A ilusão da relevância: quando a batalha do conteúdo enterra a essência


V ivemos tempos onde o barulho pesa mais do que a melodia, onde o médico interno que dança no Instagram eclipsa o cantor que sangra verdades no palco. A Madeira, tornou-se palco de um espetáculo triste: o da inversão de valores. E não é a única, mas é um exemplo gritante, especialmente nestes tempos em que tudo se mede por "gostos", partilhas e algoritmos.

Hoje, ser visto vale mais do que ser. O artista, aquele que molda o invisível, que traduz o indizível, é posto em segundo plano, superado por figuras que não criam, apenas comunicam. Um médico que partilha publicações com estetoscópio ao peito torna-se celebridade local. Um entregador da Glovo que grava entregas com um toque de humor acumula "gostos" como se fossem medalhas olímpicas. Enquanto isso, o artista afunda-se no anonimato, como se talento fosse pecado e autenticidade, um luxo.

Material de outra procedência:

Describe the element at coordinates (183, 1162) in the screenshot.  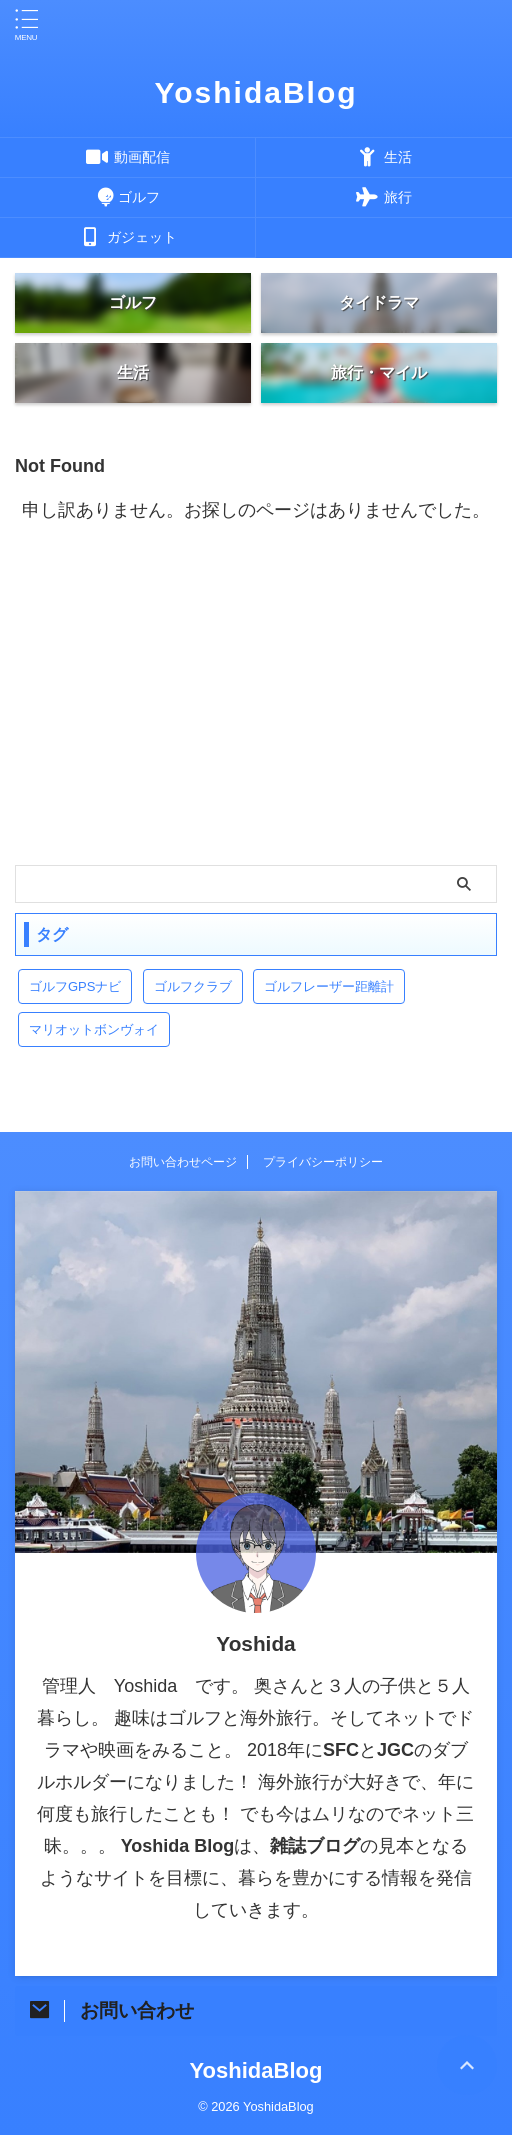 I see `お問い合わせページ` at that location. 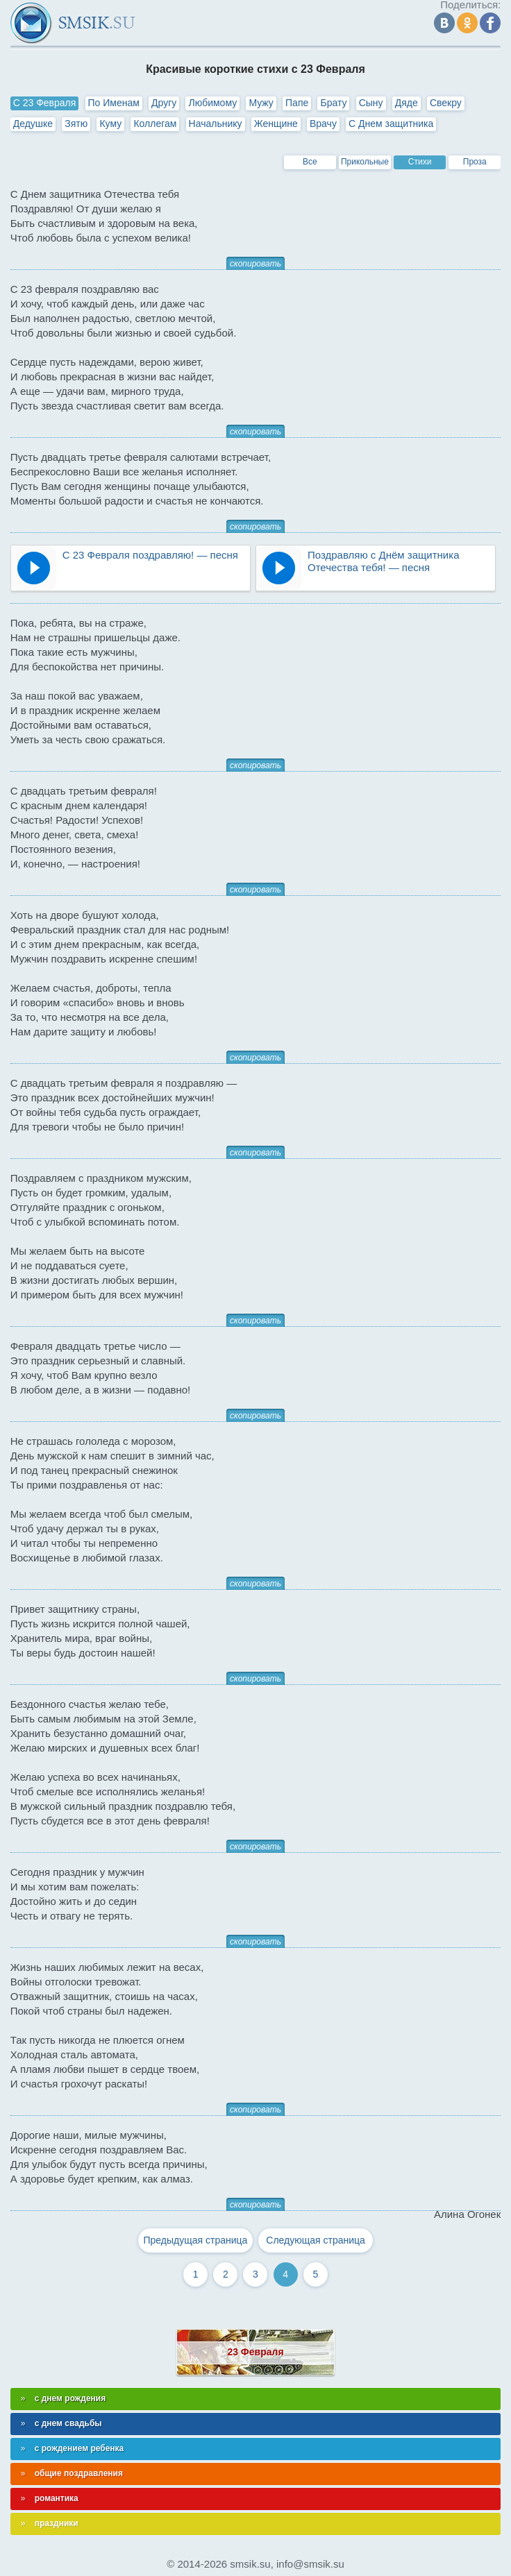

Esta é uma ilha com valores trocados. E a situação agravou-se com o apogeu das redes sociais, que viraram palco para o ego descontrolado, para o ruído sobre o conteúdo. E agora, com o surgimento da inteligência artificial, este cenário tende a piorar. Porque, se bem usada, é uma ferramenta poderosa, quase revolucionária, mas mal utilizada, é uma catapulta para tudo o que há de mais raso, mais falso, mais fabricado.

Vai dar palco à voz de quem nunca quis ouvir, visibilidade a quem só quer ser visto. Vai multiplicar os irrelevantes com sede de fama, e muitos usarão todos os meios para se manter à tona, e é legítimo, sim, numa sociedade competitiva. Mas não podemos continuar assim. Não podemos continuar a fingir que tudo o que brilha é ouro, que tudo o que aparece tem valor, que tudo o que se torna popular merece ficar.

E como se não bastasse, até o próprio Presidente da Madeira agora é estrela das redes sociais. Aparece em vídeos com um tom de conversa entre amigos, os que lhe interessam, os "amiguinhos". Surge a cozinhar, numa performance que lembra o ex-rei das serras, antigo Capitão Rochedo do Chão dos Louros. Apresenta obras como se fossem milagres feitos à sua imagem, e veste a pele de popular com um sorriso estudado, tentando parecer cool. Mas todos sabem quem ele é: um monárquico queque, snob, um amante confesso da elite, agora travestido de homem do povo.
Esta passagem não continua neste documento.